This classification has now been found. It's not the most ground-breaking research. Deierman and Mabry won't become household names, and won't be nominated for a Fields Medal for this work. But I love this sort of thing because it shows how the application of some intelligence, hard work, and cleverness (not the same thing as intelligence) can simplify decidedly nontrivial problems.
The solution, btw, is simple enough to write down here:
- If at least one cut passes through the center, then the two diners will always get equal amounts.
- If you cut your pizza an even number of times (say, 4), then the two diners will always get equal amounts.
- If you cut your pizza an odd number of times and that odd number is expressible as 4n+3 (say, 3, 7, etc.) then the person who eats the piece that contains the center of the pizza gets more.
- If you cut your pizza an odd number of times and that odd number is expressible as 4n+1 (say, 5, 9, etc.) then the person who eats the piece that does not contain the center of the pizza gets more.
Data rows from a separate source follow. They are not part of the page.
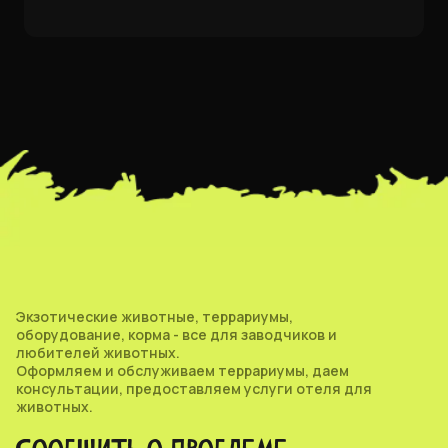
Экзотические животные, террариумы,
оборудование, корма - все для заводчиков и
любителей животных.
Оформляем и обслуживаем террариумы, даем
консультации, предоставляем услуги отеля для
животных.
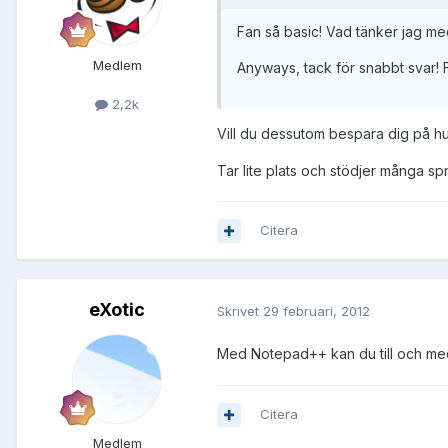
Fan så basic! Vad tänker jag m
Medlem
Anyways, tack för snabbt svar! Fi
2,2k
Vill du dessutom bespara dig på
Tar lite plats och stödjer många spr
Citera
eXotic
Skrivet
29 februari, 2012
Med Notepad++ kan du till och me
Citera
Medlem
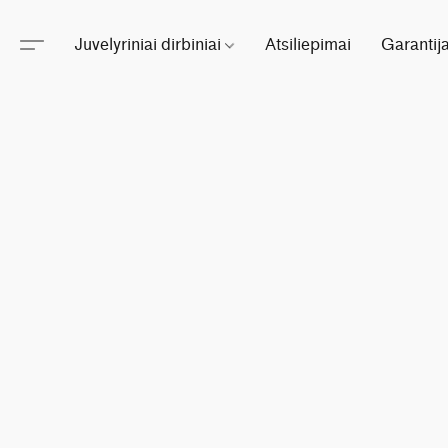
Juvelyriniai dirbiniai
Atsiliepimai
Garantij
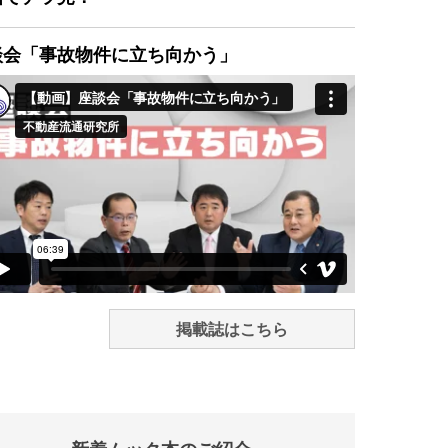
談会「事故物件に立ち向かう」
掲載誌はこちら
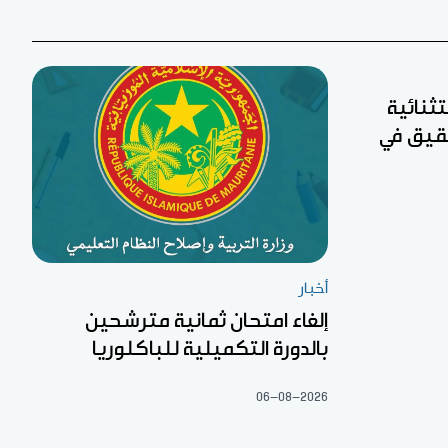
تثنائية
 لجان تحقيق في
أخبار
إلغاء امتحان ثمانية مترشحين
بالدورة التكميلية للباكلوريا
06-08-2026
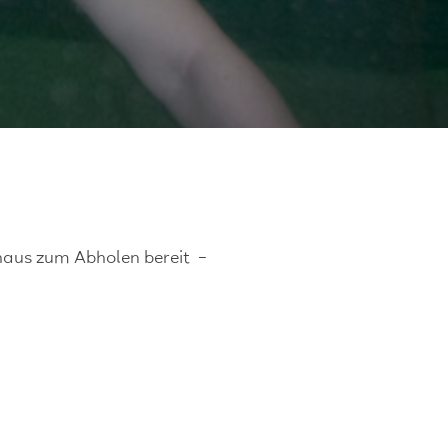
tshaus zum Abholen bereit –
!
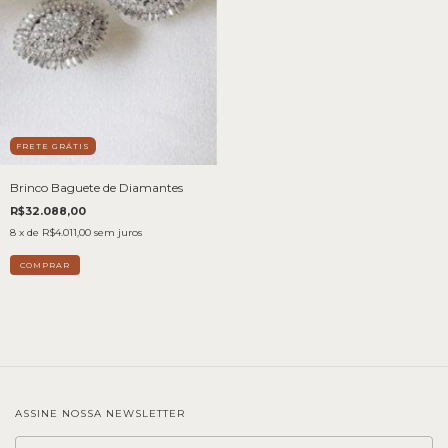
FRETE GRÁTIS
Brinco Baguete de Diamantes
R$32.088,00
8
x de
R$4.011,00
sem juros
ASSINE NOSSA NEWSLETTER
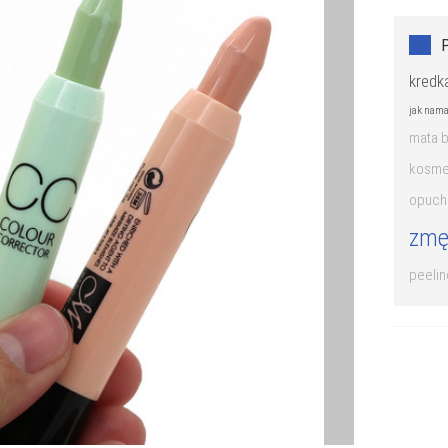
kredk
jak nama
mata 
kosmet
opuch
zmę
peelin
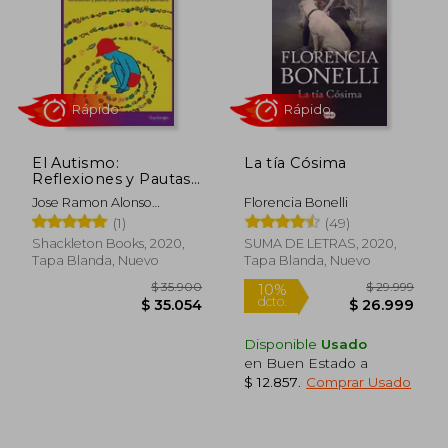
dcto.
dcto.
$ 53.411
$ 21.7
El Autismo:
La tía Cósima
Reflexiones y Pautas
Para Comprenderlo y
Jose Ramon Alonso
Florencia Bonelli
Abordarlo
Peña,Alonso Esqu
(1)
(49)
Shackleton Books, 2020,
SUMA DE LETRAS, 2020,
Tapa Blanda, Nuevo
Tapa Blanda, Nuevo
Disponible
Usado
en Buen Estado a
$ 12.857
.
Comprar Usado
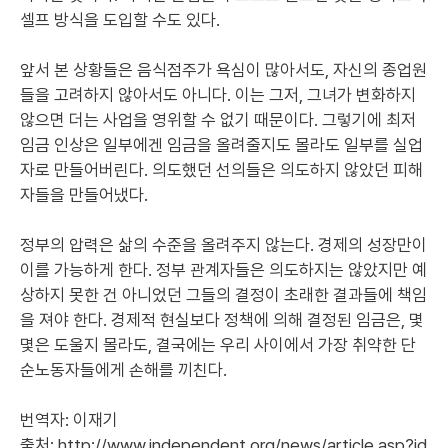
셀프 방식을 도입할 수도 있다.
앞서 본 상황들은 음식점주가 욕심이 많아서도, 자신의 종업원
들을 고려하지 않아서도 아니다. 이는 그저, 그녀가 변화하지
않으면 더는 사업을 영위할 수 없기 때문이다. 그렇기에 최저
임금 인상은 일부에겐 임금을 올려줄지도 몰라도 일부를 실업
자로 만들어버린다. 의도했던 선의들은 의도하지 않았던 피해
자들을 만들어냈다.
정부의 압력은 삶의 수준을 올려주지 않는다. 경제의 성장만이
이를 가능하게 한다. 정부 관계자들은 의도하지는 않았지만 예
상하지 못한 건 아니었던 그들의 결정이 초래한 결과들에 책임
을 져야 한다. 경제적 현실보다 정책에 의해 결정된 임금은, 몇
몇은 도울지 몰라도, 결국에는 우리 사이에서 가장 취약한 단
순노동자들에게 손해를 끼친다.
번역자: 이재기
출처:
http://www.independent.org/news/article.asp?id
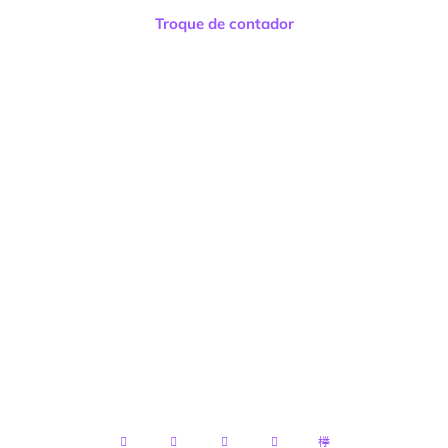
Troque de contador
Facilitta Contabilidade Consultoria e Negócios
LTDA
CNPJ:
13.122.119/0001-89
Endereço:
R. Mal. Mascarenhas de Moraes, 2 –
Terreo – Santo Antônio, Cachoeiro de
Itapemirim – ES, 29300-530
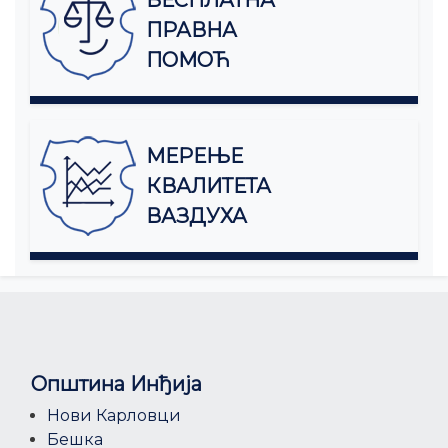
БЕСПЛАТНА
ПРАВНА
ПОМОЋ
МЕРЕЊЕ
КВАЛИТЕТА
ВАЗДУХА
Општина Инђија
Нови Карловци
Бешка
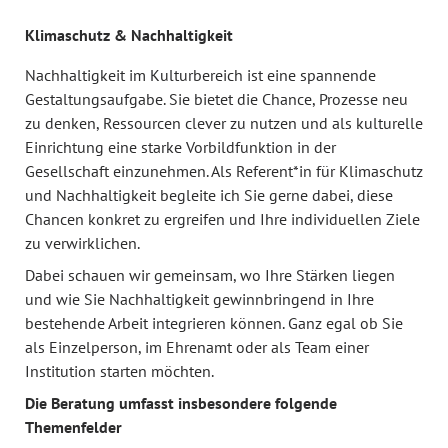
Klimaschutz & Nachhaltigkeit
Nachhaltigkeit im Kulturbereich ist eine spannende
Gestaltungsaufgabe. Sie bietet die Chance, Prozesse neu
zu denken, Ressourcen clever zu nutzen und als kulturelle
Einrichtung eine starke Vorbildfunktion in der
Gesellschaft einzunehmen. Als Referent*in für Klimaschutz
und Nachhaltigkeit begleite ich Sie gerne dabei, diese
Chancen konkret zu ergreifen und Ihre individuellen Ziele
zu verwirklichen.
Dabei schauen wir gemeinsam, wo Ihre Stärken liegen
und wie Sie Nachhaltigkeit gewinnbringend in Ihre
bestehende Arbeit integrieren können. Ganz egal ob Sie
als Einzelperson, im Ehrenamt oder als Team einer
Institution starten möchten.
Die Beratung umfasst insbesondere folgende
Themenfelder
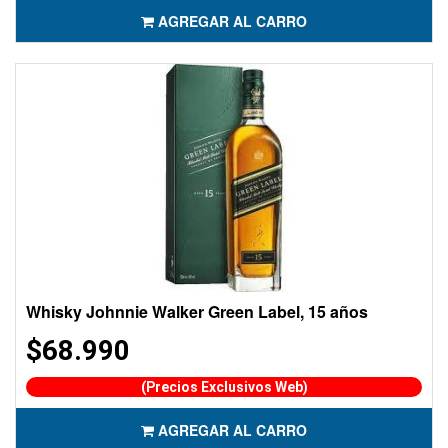
AGREGAR AL CARRO
Whisky Johnnie Walker Green Label, 15 años
$68.990
(Precios Exclusivos Web)
AGREGAR AL CARRO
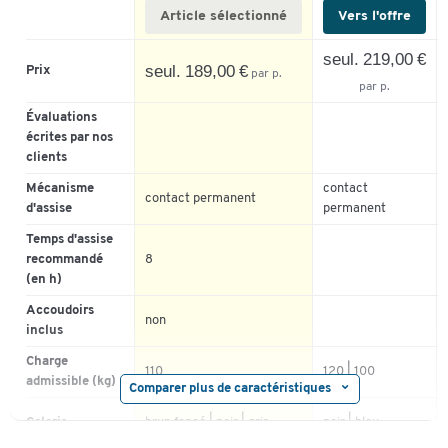
Article sélectionné
Vers l'offre
seul. 219,00 €
seul. 189,00 €
Prix
par p.
par p.
Évaluations
écrites par nos
clients
Mécanisme
contact
contact permanent
d'assise
permanent
Temps d'assise
recommandé
8
(en h)
Accoudoirs
non
inclus
Charge
110
120 | 100
admissible (kg)
Comparer plus de caractéristiques
Coloris
brun foncé | noir | gris
noir | bleu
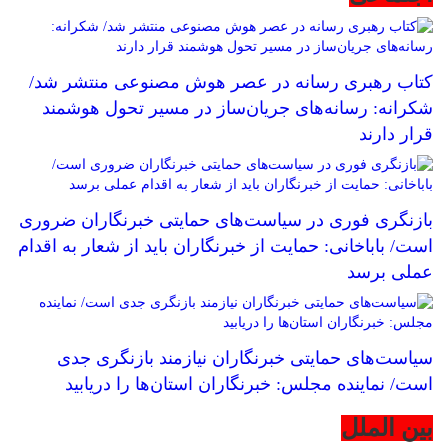
کتاب رهبری رسانه در عصر هوش مصنوعی منتشر شد/
شکرانه: رسانه‌های جریان‌ساز در مسیر تحول هوشمند
قرار دارند
بازنگری فوری در سیاست‌های حمایتی خبرنگاران ضروری
است/ باباخانی: حمایت از خبرنگاران باید از شعار به اقدام
عملی برسد
سیاست‌های حمایتی خبرنگاران نیازمند بازنگری جدی
است/ نماینده مجلس: خبرنگاران استان‌ها را دریابید
بین الملل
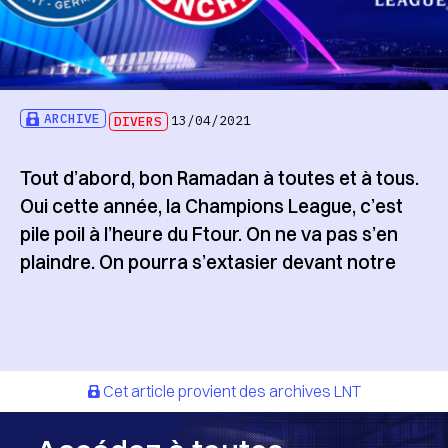
ARCHIVE
DIVERS
13/04/2021
Tout d’abord, bon Ramadan à toutes et à tous.
Oui cette année, la Champions League, c’est
pile poil à l’heure du Ftour. On ne va pas s’en
plaindre. On pourra s’extasier devant notre
Cet article provient des archives LNT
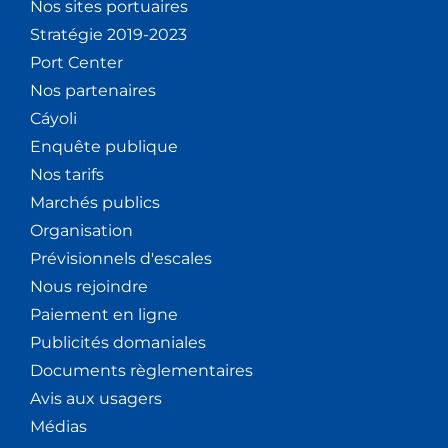
Nos sites portuaires
Stratégie 2019-2023
Port Center
Nos partenaires
Cáyoli
Enquête publique
Nos tarifs
Marchés publics
Organisation
Prévisionnels d'escales
Nous rejoindre
Paiement en ligne
Publicités domaniales
Documents règlementaires
Avis aux usagers
Médias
One cool consequence of this result is that, if you have a pizza with an odd number of unequal cuts, and you want to share it equally between two people, all you have to do is just cut it one more time (the new cut must pass through the common intersection of all the previous cuts). Then as long as the diners take alternate pieces, they will get equal amounts. That's a nontrivial, counterintuitive result, and with a practical application!